The plaintiff* s expert, Earl Bell, testified that supplemental padding should always be used around the pit’s entire perimeter, especially around the back of the pit where the most serious injuries occur. Bell also testified that in his opinion, it was an unsound practice to locate the pit so that it abutted the hard track surface and it was unreasonable to fail to pad the hard surfaces abutting the pit.
Bell also criticized the instructions and supervision given to the plaintiff before the accident.

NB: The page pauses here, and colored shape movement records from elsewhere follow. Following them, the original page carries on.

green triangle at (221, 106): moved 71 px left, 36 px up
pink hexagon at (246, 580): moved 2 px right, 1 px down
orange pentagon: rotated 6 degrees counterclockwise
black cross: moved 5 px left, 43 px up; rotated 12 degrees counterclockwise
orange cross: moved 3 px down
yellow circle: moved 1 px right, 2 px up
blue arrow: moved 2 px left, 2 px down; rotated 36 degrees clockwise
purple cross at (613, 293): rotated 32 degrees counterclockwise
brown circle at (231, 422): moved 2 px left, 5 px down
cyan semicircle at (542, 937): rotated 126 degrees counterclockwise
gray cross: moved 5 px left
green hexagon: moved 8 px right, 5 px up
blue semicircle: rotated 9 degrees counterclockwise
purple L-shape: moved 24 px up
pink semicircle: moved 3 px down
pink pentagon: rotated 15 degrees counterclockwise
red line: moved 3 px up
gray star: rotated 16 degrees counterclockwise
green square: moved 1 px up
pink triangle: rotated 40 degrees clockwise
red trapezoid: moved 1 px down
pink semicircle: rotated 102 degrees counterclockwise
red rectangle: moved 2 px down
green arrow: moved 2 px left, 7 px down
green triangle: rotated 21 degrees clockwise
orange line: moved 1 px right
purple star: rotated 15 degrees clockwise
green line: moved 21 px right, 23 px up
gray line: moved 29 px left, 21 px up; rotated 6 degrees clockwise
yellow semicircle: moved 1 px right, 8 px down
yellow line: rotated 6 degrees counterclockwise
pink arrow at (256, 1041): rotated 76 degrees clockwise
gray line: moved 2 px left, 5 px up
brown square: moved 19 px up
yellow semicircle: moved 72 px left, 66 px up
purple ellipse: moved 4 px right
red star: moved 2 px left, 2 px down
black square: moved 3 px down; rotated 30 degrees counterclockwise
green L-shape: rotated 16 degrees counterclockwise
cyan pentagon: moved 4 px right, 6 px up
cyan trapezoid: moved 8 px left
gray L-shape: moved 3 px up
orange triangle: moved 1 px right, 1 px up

A training pole is a more flexible pole than a competition pole. Because it is more flexible, it is easier to bend; therefore, vaults may be practiced at slower speeds. Although there was a factual dispute as to the exact characteristics of the pole that the plaintiff was using when he was injured, the jury were free to accept the plaintiff’s testimony that he was using a thirteen foot pole which was intended for persons weighing from 120-150 pounds. At the time of the accident, the plaintiff weighed 175 pounds.
A “blow through” is a term used in track and field circles to describe over penetration of the pole vault landing pit. It occurs when a vaulter uses a pole too soft and small for his weight, speed, and abilities. As the vaulter jumps, *424the pole overbends sending the vaulter to the back of the pit instead of upward to the bar.